(How to complete this task) When the listing below reaches the line that has "Capital Improvement", start reproducing exactly; stop after the line that has "For some, it’s", and drop the pictures.

(Given records)
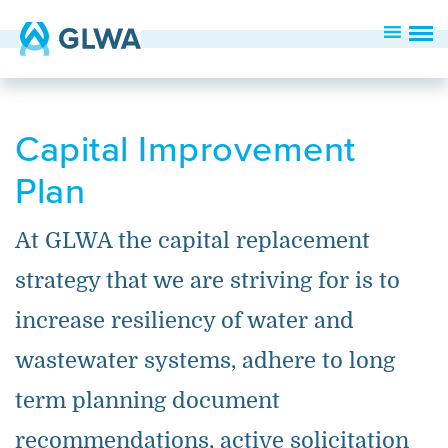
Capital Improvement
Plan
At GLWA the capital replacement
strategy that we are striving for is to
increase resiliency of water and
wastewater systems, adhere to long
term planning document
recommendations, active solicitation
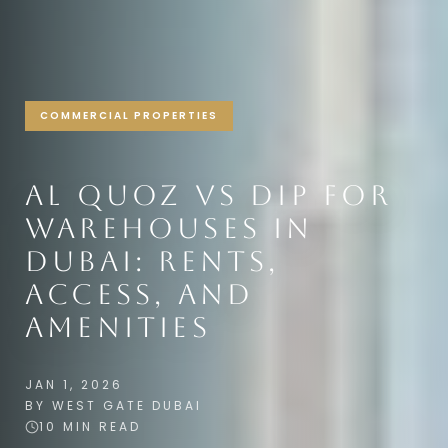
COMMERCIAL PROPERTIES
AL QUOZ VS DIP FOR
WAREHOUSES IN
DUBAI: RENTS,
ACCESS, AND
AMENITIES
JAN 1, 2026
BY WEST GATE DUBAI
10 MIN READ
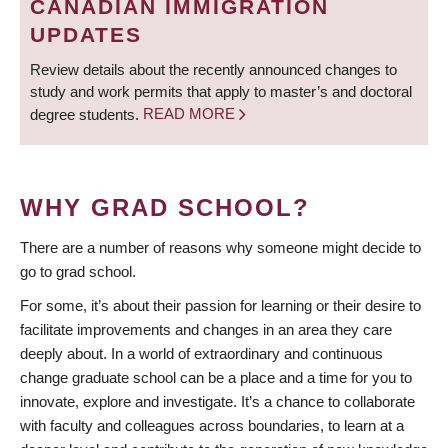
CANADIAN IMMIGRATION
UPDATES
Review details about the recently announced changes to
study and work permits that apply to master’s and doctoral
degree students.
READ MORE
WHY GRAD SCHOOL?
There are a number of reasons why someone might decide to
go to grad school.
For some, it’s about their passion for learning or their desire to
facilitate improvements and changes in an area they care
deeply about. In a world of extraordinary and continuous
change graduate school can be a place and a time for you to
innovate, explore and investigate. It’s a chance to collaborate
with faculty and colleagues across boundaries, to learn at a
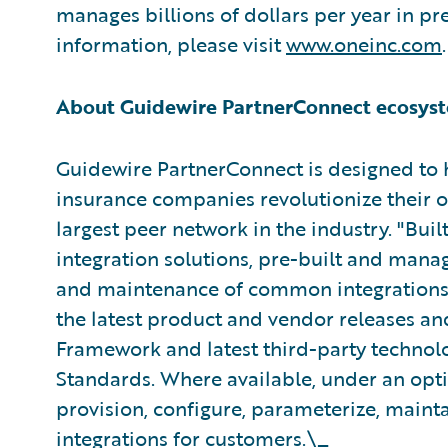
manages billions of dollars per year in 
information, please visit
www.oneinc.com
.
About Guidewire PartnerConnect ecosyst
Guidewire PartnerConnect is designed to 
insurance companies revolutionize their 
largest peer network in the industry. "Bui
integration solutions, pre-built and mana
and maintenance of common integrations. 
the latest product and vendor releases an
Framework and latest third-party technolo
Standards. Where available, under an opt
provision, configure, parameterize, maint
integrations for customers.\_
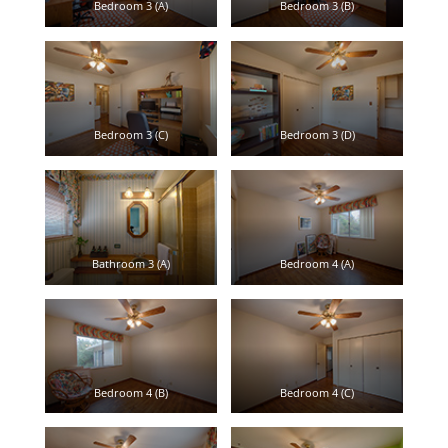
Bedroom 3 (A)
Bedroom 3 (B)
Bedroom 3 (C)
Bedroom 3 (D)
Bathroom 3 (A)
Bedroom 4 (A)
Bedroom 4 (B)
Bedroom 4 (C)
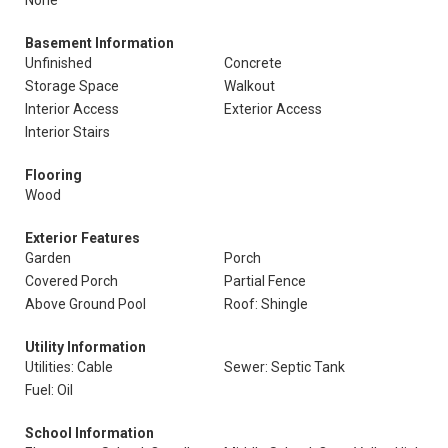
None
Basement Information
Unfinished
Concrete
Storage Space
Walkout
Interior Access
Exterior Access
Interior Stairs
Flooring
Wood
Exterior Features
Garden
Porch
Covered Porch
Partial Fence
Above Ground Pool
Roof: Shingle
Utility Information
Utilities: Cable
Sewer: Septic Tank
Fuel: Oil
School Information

--

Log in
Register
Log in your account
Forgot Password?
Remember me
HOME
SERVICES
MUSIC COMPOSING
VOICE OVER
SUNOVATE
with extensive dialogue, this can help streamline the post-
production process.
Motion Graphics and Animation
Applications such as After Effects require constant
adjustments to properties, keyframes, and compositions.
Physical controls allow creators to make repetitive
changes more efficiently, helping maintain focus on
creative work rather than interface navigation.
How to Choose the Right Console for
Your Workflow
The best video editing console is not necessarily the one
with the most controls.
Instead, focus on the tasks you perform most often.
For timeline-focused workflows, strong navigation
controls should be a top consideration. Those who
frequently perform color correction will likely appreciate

(Result of the exercise)
Capital Improvement
Plan
At GLWA the capital replacement
strategy that we are striving for is to
increase resiliency of water and
wastewater systems, adhere to long
term planning document
recommendations, active solicitation
COMMERCIAL PROPERTIES
AL QUOZ VS DIP FOR
WAREHOUSES IN
DUBAI: RENTS,
ACCESS, AND
AMENITIES
JAN 1, 2026
BY WEST GATE DUBAI
10 MIN READ
CANADIAN IMMIGRATION
UPDATES
Review details about the recently announced changes to
study and work permits that apply to master’s and doctoral
degree students.
READ MORE
WHY GRAD SCHOOL?
There are a number of reasons why someone might decide to
go to grad school.
For some, it’s about their passion for learning or their desire to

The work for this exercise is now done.